▶ [WHAT YOU NEED TO DO]
Only the lines below from the one containing "Recibir un email con los" through the one containing "ТОЛЬКО ОДИН ИЗ ШЕСТИ ВОЗМОЖНЫХ ВИДОВ." belong in the answer, repeated exactly and without pictures.

▶ [Records from a data source]
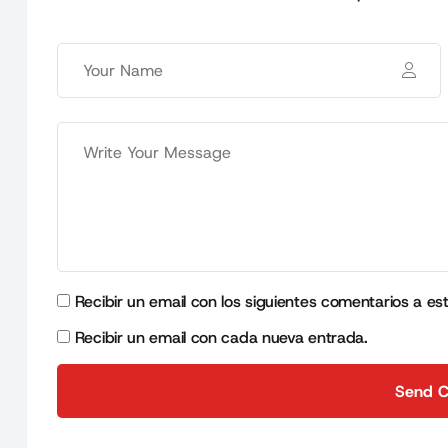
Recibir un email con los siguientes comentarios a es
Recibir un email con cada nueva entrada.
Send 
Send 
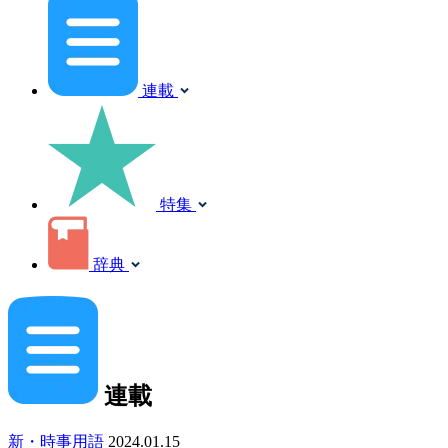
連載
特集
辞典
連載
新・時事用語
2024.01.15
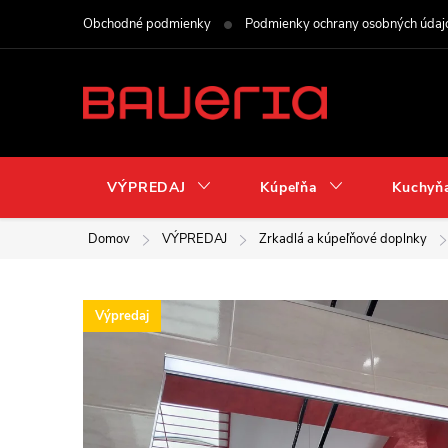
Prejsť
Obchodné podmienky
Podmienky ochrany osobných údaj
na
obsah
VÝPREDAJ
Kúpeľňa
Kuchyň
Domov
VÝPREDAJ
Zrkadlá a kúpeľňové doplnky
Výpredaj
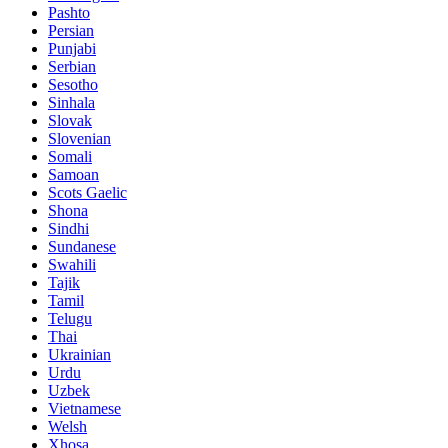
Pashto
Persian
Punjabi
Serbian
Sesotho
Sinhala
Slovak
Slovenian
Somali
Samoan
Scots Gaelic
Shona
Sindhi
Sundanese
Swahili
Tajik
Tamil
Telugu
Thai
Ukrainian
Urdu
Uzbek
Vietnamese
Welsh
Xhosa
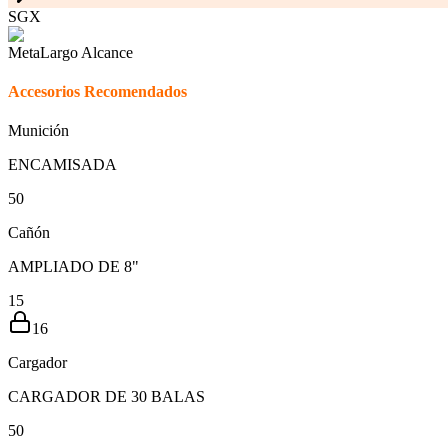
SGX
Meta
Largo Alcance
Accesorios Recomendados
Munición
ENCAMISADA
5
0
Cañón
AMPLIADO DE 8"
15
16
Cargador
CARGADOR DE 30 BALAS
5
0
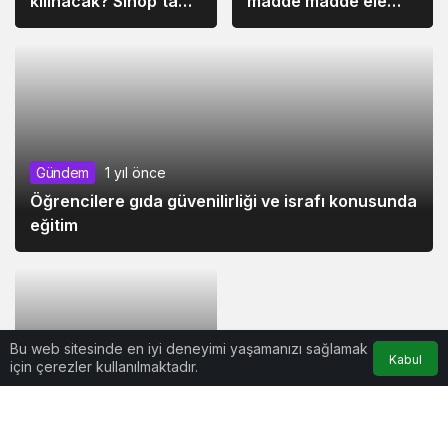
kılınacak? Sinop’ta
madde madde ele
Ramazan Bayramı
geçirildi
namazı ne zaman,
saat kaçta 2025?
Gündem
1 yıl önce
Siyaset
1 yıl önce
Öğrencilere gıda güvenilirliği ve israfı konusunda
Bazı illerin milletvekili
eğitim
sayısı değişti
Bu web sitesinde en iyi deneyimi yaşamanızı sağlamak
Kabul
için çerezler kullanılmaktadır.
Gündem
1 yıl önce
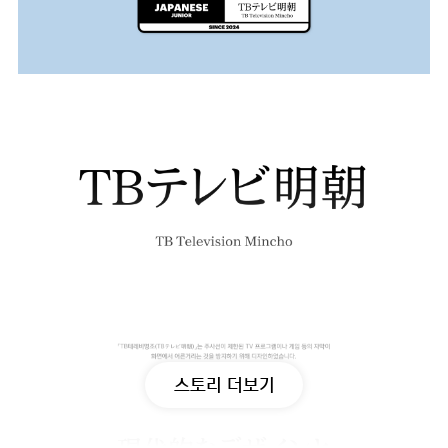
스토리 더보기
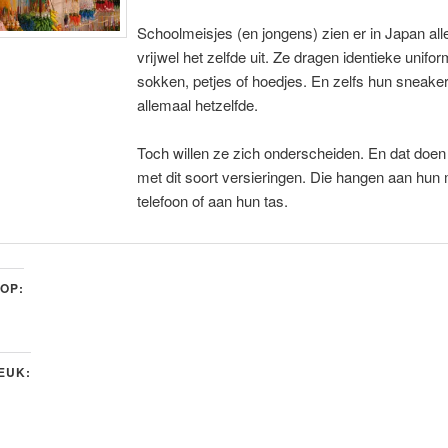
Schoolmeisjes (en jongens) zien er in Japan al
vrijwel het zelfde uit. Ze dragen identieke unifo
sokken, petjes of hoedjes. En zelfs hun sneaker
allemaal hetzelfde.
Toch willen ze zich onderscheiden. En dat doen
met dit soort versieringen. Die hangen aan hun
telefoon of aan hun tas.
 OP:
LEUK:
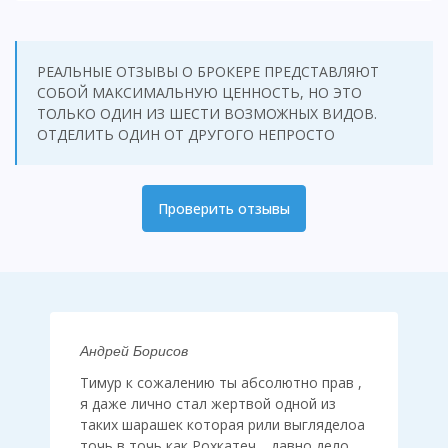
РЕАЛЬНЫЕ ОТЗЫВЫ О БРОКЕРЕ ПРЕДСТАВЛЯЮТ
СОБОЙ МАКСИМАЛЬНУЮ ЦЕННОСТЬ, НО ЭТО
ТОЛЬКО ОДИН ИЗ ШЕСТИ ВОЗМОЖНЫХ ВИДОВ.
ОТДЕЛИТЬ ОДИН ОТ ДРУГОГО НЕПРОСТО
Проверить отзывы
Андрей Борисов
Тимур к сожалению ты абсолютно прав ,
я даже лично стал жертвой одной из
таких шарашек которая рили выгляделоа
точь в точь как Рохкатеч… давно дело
...
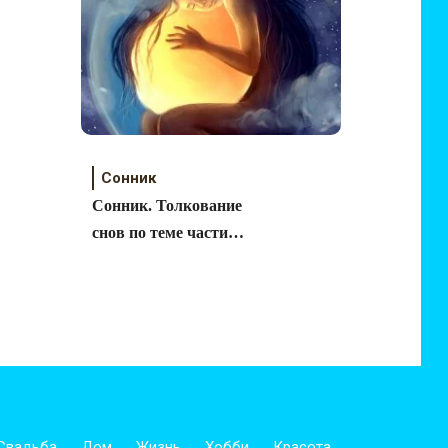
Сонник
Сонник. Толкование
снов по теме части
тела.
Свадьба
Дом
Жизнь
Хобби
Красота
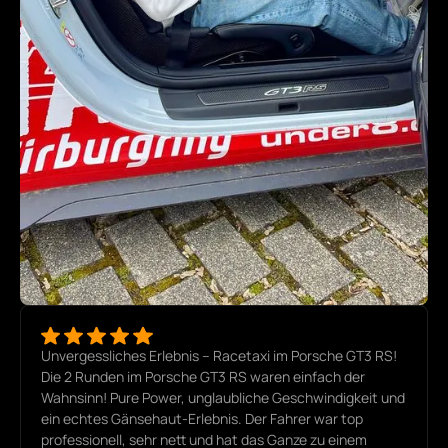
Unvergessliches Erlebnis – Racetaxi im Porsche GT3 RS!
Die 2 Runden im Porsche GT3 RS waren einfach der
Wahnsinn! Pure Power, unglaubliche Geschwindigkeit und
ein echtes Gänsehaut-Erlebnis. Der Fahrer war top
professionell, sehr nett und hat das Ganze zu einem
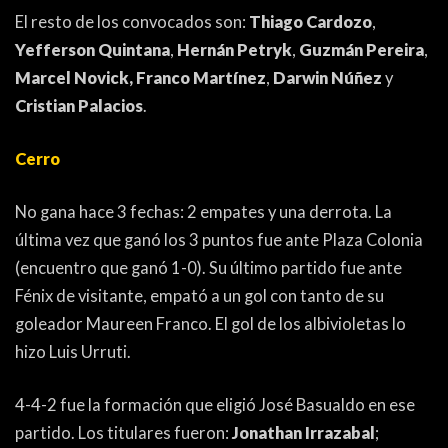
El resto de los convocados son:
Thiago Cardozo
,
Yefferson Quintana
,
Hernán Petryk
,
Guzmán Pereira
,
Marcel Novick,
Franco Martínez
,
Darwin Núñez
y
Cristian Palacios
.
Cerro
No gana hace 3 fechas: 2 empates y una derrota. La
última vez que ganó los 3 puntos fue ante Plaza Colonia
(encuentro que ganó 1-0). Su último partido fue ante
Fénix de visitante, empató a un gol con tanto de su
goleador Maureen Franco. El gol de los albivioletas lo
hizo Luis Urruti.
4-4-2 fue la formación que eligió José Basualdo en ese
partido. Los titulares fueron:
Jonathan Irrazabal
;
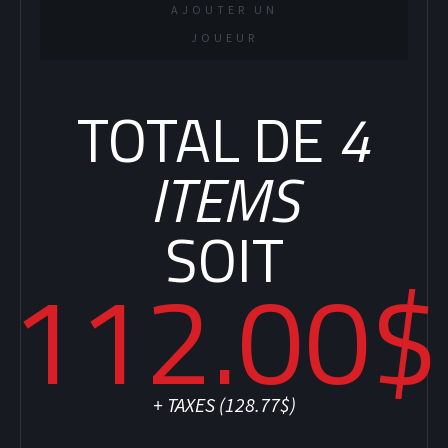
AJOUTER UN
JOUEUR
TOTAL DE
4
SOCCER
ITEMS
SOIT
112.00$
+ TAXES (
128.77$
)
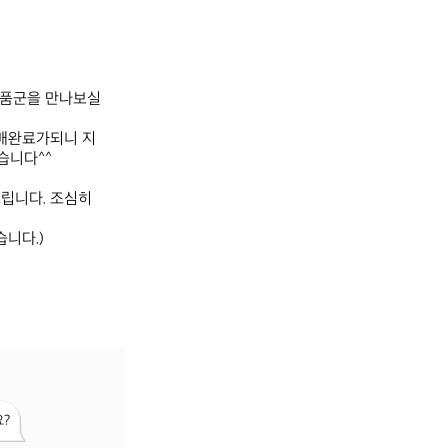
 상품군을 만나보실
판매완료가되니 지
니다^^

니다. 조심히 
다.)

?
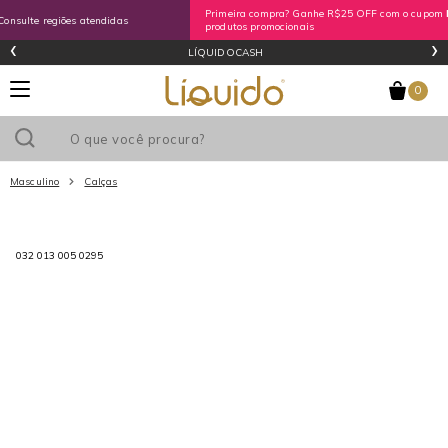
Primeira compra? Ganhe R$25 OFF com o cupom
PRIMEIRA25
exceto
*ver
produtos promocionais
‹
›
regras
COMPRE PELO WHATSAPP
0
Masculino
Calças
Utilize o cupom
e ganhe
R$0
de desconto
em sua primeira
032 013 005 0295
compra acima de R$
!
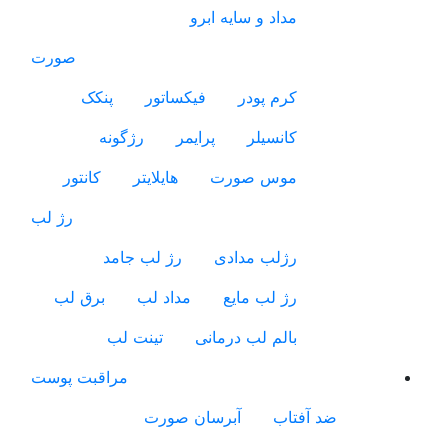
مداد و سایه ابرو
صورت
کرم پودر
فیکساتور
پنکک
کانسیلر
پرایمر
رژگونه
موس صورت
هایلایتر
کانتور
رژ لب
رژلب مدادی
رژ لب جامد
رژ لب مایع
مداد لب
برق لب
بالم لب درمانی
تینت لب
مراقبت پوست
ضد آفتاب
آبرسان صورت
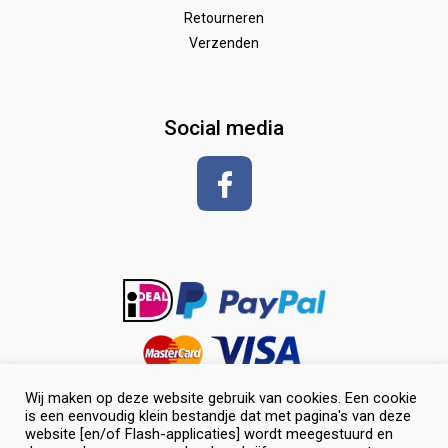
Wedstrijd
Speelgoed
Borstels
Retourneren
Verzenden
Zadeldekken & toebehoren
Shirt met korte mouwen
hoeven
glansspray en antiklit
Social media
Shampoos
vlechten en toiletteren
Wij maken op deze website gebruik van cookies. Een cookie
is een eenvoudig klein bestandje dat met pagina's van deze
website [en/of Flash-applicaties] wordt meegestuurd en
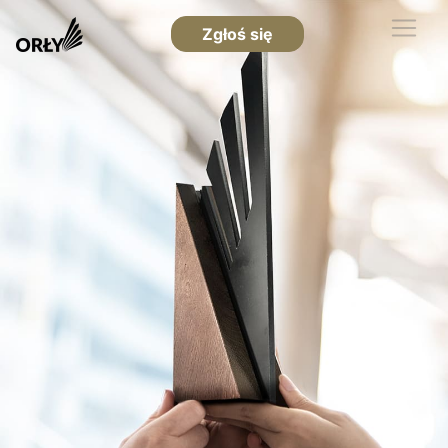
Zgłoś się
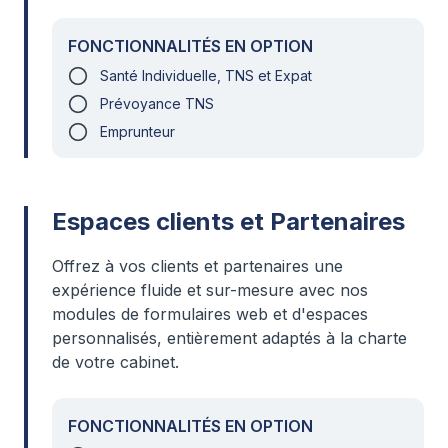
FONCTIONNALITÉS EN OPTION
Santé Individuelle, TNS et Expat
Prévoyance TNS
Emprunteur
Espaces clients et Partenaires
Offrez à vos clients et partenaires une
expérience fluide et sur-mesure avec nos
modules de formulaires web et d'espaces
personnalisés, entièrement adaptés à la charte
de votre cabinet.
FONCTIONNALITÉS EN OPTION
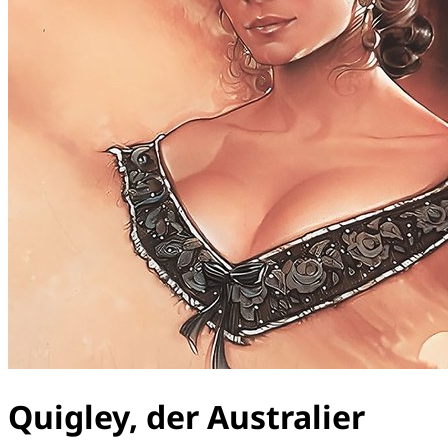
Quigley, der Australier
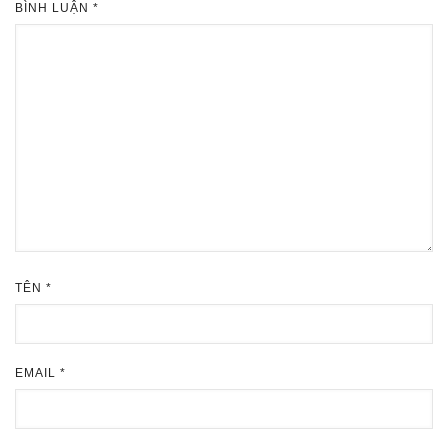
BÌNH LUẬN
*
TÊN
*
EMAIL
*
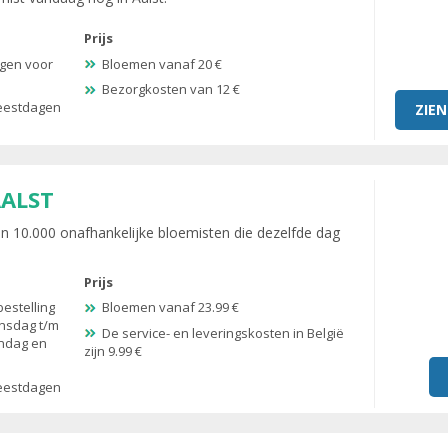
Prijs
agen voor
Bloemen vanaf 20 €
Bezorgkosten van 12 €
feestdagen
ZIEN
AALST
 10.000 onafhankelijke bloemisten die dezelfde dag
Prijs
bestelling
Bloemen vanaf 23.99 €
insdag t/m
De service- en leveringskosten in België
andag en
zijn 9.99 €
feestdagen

▶ [TASK RESPONSE]
Recibir un email con los siguientes comentarios a es
Recibir un email con cada nueva entrada.
Send 
Send 
連載
特集
辞典
連載
新・時事用語
2024.01.15
Prejsť
Obchodné podmienky
Podmienky ochrany osobných údaj
na
obsah
VÝPREDAJ
Kúpeľňa
Kuchyň
Domov
VÝPREDAJ
Zrkadlá a kúpeľňové doplnky
Výpredaj
Pashto
Persian
Punjabi
Serbian
Sesotho
Sinhala
Slovak
Slovenian
Somali
Samoan
Scots Gaelic
Shona
Sindhi
Sundanese
Swahili
Tajik
Tamil
Telugu
Thai
Ukrainian
Urdu
Uzbek
Vietnamese
Welsh
Xhosa
SGX
Meta
Largo Alcance
Accesorios Recomendados
Munición
ENCAMISADA
5
0
Cañón
AMPLIADO DE 8"
15
16
Cargador
CARGADOR DE 30 BALAS
5
0
kılınacak? Sinop’ta
madde madde ele
Ramazan Bayramı
geçirildi
namazı ne zaman,
saat kaçta 2025?
Gündem
1 yıl önce
Siyaset
1 yıl önce
Öğrencilere gıda güvenilirliği ve israfı konusunda
Bazı illerin milletvekili
eğitim
sayısı değişti
Bu web sitesinde en iyi deneyimi yaşamanızı sağlamak
Kabul
için çerezler kullanılmaktadır.
Gündem
1 yıl önce
스토리 더보기
Schoolmeisjes (en jongens) zien er in Japan al
vrijwel het zelfde uit. Ze dragen identieke unifo
sokken, petjes of hoedjes. En zelfs hun sneaker
allemaal hetzelfde.
Toch willen ze zich onderscheiden. En dat doen
met dit soort versieringen. Die hangen aan hun
telefoon of aan hun tas.
 OP:
LEUK:
РЕАЛЬНЫЕ ОТЗЫВЫ О БРОКЕРЕ ПРЕДСТАВЛЯЮТ
СОБОЙ МАКСИМАЛЬНУЮ ЦЕННОСТЬ, НО ЭТО
ТОЛЬКО ОДИН ИЗ ШЕСТИ ВОЗМОЖНЫХ ВИДОВ.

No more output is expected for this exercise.